> [Data provided]
BEGIN
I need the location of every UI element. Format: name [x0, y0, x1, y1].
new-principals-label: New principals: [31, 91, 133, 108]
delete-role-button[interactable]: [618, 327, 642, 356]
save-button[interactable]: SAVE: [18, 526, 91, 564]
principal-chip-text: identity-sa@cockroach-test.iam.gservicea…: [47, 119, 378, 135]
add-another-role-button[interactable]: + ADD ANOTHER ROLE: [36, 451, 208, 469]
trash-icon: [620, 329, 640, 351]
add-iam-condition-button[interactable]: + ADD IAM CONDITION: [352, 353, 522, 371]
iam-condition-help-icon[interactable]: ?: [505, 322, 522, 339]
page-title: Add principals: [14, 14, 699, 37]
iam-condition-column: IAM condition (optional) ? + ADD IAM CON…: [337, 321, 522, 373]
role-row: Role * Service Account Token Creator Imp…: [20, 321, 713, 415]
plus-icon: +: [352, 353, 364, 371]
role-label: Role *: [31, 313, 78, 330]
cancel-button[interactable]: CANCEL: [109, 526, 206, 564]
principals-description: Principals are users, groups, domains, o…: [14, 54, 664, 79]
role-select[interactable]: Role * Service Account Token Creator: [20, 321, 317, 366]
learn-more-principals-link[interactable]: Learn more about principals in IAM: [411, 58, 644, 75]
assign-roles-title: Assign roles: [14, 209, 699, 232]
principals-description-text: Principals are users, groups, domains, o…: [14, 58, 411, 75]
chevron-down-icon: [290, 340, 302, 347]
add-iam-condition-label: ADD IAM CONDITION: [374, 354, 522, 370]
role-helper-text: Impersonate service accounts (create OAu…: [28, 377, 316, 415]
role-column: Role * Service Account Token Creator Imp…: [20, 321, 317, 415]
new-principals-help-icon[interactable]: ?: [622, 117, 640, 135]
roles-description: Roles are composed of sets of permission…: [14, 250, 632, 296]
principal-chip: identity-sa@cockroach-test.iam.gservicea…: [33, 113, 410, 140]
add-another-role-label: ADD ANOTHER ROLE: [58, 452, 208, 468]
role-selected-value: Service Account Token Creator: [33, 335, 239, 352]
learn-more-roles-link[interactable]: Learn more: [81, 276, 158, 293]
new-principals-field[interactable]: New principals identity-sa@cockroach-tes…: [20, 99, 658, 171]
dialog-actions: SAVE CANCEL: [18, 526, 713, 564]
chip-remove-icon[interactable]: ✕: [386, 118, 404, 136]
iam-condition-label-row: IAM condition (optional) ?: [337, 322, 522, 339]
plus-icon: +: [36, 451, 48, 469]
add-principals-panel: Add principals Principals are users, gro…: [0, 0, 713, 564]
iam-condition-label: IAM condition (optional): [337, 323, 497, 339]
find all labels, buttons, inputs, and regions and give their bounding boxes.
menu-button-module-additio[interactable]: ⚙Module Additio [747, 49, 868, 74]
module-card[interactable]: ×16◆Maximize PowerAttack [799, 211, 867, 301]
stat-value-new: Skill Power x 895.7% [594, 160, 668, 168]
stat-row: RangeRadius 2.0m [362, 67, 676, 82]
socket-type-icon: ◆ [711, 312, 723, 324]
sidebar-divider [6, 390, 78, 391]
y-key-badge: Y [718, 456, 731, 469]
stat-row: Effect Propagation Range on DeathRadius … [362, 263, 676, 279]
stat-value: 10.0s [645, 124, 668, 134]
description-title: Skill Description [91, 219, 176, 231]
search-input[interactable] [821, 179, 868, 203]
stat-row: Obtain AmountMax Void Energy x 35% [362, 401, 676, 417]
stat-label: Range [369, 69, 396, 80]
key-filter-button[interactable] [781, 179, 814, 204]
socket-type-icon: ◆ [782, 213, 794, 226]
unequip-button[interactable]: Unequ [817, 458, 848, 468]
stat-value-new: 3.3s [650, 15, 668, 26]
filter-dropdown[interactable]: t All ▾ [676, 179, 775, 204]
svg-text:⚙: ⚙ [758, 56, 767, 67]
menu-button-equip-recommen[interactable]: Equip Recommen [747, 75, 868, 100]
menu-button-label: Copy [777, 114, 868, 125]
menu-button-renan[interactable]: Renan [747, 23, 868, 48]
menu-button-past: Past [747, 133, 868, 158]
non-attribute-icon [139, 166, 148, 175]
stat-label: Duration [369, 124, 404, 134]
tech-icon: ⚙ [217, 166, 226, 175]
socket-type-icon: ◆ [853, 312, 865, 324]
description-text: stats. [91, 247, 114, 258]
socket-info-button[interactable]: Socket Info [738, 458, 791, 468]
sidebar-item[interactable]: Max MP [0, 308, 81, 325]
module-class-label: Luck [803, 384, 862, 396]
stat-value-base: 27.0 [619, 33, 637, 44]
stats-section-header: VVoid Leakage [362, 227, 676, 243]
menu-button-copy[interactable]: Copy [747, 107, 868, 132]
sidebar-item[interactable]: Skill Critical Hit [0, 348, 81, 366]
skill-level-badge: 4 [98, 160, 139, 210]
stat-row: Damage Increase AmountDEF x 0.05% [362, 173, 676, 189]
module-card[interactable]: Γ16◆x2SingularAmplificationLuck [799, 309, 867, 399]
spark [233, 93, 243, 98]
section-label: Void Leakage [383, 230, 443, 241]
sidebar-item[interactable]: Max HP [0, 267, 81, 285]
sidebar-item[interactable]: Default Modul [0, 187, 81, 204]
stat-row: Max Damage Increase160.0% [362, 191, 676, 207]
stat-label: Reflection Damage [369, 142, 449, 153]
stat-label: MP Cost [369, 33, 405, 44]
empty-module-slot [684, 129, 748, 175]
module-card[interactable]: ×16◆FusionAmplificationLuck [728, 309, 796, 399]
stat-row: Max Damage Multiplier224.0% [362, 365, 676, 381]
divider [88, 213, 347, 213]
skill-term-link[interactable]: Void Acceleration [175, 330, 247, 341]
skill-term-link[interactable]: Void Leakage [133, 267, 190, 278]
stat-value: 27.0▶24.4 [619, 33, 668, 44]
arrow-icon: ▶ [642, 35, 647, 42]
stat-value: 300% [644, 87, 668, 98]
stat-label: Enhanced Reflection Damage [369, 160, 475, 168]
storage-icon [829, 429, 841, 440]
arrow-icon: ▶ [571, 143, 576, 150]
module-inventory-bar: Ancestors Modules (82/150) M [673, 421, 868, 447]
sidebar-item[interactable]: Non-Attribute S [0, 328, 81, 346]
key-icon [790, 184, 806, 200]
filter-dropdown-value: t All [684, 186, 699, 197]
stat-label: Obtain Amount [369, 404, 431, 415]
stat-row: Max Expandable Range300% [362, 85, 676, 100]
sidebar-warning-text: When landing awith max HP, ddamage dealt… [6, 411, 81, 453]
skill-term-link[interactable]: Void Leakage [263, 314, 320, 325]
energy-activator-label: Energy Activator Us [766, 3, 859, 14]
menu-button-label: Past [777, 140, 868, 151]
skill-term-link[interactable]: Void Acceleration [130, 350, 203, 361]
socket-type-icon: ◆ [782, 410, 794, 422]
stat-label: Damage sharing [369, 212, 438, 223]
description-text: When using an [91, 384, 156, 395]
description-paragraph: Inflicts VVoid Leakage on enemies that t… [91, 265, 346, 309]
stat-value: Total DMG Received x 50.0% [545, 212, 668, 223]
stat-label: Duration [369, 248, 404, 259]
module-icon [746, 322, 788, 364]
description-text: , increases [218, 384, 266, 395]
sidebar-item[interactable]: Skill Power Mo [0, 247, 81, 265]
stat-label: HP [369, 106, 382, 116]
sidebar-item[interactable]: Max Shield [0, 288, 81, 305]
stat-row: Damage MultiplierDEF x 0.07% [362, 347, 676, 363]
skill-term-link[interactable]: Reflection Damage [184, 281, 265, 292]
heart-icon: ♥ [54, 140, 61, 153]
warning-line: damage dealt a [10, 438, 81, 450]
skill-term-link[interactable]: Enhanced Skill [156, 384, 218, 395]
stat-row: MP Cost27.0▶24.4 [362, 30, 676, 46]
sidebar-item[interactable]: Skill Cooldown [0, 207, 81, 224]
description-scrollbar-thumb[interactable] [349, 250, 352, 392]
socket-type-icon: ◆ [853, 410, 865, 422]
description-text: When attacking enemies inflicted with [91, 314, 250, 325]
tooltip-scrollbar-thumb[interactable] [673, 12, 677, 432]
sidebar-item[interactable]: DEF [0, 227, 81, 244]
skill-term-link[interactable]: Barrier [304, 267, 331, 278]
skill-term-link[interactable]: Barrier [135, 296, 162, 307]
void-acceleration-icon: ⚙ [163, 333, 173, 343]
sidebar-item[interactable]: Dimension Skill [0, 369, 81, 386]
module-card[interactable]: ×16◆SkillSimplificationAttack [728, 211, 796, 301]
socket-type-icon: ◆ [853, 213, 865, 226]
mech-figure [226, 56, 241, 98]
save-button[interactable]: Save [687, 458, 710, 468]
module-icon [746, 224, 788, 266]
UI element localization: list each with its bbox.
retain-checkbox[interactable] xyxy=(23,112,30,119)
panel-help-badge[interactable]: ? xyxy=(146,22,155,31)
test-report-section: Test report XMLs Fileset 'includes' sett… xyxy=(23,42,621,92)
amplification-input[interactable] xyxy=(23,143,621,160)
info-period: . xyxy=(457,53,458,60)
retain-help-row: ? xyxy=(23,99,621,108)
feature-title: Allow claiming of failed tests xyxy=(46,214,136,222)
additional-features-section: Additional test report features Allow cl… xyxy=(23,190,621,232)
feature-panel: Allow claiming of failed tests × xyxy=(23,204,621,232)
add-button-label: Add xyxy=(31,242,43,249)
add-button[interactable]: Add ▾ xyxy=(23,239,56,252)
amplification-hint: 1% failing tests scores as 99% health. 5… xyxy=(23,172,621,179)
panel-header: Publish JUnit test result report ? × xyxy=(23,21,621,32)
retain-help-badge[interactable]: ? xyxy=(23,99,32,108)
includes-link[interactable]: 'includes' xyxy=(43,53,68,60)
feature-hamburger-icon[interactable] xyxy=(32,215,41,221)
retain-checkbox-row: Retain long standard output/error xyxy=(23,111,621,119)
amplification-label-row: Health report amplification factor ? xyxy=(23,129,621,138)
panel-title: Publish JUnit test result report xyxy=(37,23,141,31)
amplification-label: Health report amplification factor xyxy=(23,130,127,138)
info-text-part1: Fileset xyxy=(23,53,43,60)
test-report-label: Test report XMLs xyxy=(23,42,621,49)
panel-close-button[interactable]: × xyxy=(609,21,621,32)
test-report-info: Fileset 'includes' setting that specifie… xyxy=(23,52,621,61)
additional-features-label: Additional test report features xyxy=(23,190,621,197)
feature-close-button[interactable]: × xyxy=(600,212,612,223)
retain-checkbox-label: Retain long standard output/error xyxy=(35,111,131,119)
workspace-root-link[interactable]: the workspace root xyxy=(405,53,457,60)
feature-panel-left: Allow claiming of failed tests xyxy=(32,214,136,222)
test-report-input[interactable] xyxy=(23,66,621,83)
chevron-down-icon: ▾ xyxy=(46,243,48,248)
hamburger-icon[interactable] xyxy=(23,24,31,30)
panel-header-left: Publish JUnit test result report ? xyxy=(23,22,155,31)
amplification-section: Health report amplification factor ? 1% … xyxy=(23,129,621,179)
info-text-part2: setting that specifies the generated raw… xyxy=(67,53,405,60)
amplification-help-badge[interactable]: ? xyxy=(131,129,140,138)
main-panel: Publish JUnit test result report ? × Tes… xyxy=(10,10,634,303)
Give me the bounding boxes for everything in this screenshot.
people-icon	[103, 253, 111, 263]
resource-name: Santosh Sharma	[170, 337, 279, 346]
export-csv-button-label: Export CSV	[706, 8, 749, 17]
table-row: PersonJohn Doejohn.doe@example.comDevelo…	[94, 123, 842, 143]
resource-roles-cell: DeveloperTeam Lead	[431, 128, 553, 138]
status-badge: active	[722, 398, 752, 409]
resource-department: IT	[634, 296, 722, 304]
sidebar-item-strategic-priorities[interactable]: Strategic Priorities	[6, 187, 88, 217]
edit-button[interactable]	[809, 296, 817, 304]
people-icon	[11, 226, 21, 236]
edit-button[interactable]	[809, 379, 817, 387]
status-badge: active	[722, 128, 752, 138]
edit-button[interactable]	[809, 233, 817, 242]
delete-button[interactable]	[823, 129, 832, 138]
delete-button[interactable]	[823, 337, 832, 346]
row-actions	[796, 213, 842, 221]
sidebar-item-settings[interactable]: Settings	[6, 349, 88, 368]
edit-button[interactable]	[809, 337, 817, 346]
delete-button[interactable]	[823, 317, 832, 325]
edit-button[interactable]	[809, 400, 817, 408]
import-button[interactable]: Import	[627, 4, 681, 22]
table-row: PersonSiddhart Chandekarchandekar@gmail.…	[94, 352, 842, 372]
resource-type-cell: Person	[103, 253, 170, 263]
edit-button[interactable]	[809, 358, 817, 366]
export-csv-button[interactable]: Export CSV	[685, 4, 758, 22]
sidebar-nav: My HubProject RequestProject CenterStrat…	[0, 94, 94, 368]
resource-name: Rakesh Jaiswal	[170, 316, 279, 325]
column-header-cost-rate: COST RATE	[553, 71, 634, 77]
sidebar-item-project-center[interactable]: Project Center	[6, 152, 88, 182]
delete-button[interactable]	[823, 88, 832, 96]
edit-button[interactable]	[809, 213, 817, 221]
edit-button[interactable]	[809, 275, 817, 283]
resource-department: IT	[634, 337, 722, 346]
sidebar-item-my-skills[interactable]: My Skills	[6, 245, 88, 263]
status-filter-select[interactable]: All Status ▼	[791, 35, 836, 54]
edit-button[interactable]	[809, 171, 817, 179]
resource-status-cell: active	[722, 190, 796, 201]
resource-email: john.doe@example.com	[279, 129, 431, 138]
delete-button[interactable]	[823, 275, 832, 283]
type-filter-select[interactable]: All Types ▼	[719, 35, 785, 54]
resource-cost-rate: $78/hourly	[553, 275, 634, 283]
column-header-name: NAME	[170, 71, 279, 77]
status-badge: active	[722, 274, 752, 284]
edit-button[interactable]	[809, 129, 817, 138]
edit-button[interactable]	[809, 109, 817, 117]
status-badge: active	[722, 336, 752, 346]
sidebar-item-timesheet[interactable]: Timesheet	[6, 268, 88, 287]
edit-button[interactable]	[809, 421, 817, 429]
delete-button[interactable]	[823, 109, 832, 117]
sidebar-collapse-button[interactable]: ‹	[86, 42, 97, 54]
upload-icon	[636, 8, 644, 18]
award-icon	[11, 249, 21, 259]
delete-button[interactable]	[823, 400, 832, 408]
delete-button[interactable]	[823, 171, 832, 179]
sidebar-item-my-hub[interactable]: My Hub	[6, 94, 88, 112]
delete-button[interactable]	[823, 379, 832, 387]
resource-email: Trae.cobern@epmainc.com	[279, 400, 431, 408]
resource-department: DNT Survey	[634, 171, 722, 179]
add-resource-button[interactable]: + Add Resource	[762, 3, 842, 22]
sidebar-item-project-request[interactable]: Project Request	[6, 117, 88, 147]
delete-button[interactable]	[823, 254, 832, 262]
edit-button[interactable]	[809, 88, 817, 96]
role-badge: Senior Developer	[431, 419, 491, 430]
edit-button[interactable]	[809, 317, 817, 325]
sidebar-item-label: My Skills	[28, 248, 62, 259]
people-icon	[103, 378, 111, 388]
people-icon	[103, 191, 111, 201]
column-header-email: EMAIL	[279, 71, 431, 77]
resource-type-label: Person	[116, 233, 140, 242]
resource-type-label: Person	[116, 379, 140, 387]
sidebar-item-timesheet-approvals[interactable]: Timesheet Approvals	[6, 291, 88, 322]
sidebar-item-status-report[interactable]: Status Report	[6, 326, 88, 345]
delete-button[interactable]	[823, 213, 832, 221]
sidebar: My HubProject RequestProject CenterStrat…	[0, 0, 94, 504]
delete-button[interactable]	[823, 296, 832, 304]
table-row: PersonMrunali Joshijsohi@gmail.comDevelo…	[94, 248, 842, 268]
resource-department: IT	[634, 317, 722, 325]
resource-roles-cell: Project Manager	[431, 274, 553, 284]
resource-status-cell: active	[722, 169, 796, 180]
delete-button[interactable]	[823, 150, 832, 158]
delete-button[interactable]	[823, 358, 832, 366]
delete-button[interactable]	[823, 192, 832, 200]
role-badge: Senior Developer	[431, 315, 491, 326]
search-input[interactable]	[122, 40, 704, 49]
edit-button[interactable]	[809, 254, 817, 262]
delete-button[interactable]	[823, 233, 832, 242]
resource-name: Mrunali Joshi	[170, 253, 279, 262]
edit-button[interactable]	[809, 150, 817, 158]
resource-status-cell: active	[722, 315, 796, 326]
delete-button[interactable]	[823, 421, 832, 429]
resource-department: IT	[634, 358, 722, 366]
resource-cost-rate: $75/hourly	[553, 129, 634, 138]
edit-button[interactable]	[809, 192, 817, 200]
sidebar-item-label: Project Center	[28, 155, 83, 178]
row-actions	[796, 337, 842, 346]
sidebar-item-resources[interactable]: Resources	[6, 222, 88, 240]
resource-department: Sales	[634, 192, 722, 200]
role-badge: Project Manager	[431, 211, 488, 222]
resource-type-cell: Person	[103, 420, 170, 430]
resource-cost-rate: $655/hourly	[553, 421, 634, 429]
END
> [Work task] Counting only lines that contain the string "optional", how many are there in the data above? Give the number alone.

> [Solution to this task] 3